Eisley, Anderson, VH, McKnee, Thomas

I really can't find any stretch of the season that team would play .500 ball.


----------



## epic (Mar 16, 2004)

marbury is worth it. the knicks were never going to play the lottery game.


----------



## alphadog (Jan 2, 2004)

Marbury is a fine player but the trade is only as good as the team gets. If we don't become DAMNED good in the next year or two, the trade was a disaster because of how much we gave up. I'm not saying that either Vujanic or Lampe will be great but the chance of having one of them be pretty solid is good. I DO believe we would have sucked horribly this year and ended up with a real chance at the top pick. Even if not, we should have been able to get another solid supporting player. The team would have had a vacancy for a superstar only and the contracts would be starting to get cleared up...but....if the current teams develops and becomes a contender, I'm happy.


----------



## The True Essence (May 26, 2003)

if we didnt make the trade, 18.5 mil would come off the books, we would have another lottery pick, and thats pretty okay.

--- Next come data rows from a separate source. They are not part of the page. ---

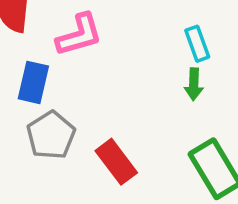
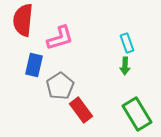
gray pentagon: (51, 135) -> (60, 86), moved

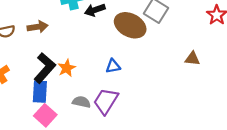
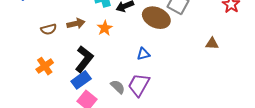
orange star: (67, 68) -> (105, 28), moved
blue rectangle: (40, 92) -> (81, 80), turned 54
gray semicircle: (81, 102) -> (118, 87), turned 35

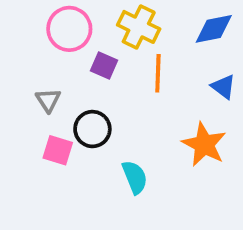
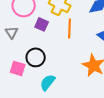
gray triangle: (48, 100) -> (12, 32), moved
cyan semicircle: (135, 177) -> (48, 82), moved, turned -120

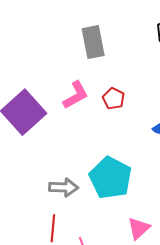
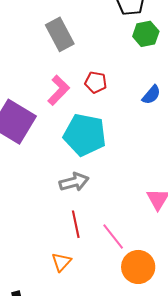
cyan pentagon: (110, 178) -> (85, 135), moved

With the team we have now, we'll make the playoffs this year (barely), and next year you expect teams to get better, but how can we get better? the MLE exception is the only thing we have, no draft picks or anything. Will rasheed come here now that he has a real succesful squad in detroit? I doubt it. So lottery for two years without a lottery pick????????? 

Don Nelson said that Lampe is better then Dirk at his age. That doesnt sound good for us.


----------



## dcrono3 (Jan 6, 2004)

> Originally posted by <b>PennyHardaway</b>!
> if we didnt make the trade, 18.5 mil would come off the books, we would have another lottery pick, and thats pretty okay.
> 
> With the team we have now, we'll make the playoffs this year (barely), and next year you expect teams to get better, but how can we get better? the MLE exception is the only thing we have, no draft picks or anything. Will rasheed come here now that he has a real succesful squad in detroit? I doubt it. So lottery for two years without a lottery pick?????????
> ...


so what if 18.5 million would come off our books? We would still be WAY off from even getting close to under the salary cap. We would still have only the MLE for the offseason even if we didn't make the trade, so I don't see how that is a point. Lampe may turn out to be a good player, but Marbury is already a good palyer. This success of this trade will be determined by the future of Lampe, Vujanic, and the draft picks. Not by cap space for sure.


----------



## The True Essence (May 26, 2003)

18.5 million is alot of money, that would bring us closer to getting under the salary cap, and we wouldnt have to pay such a gigantic luxury tax and Dolan wouldnt be that tentative to use the MLE. When we use it this year, our payroll will top 100 million, and were gonna pay an astronomical luxury tax, and fight for a lower seed in the east AGAIN.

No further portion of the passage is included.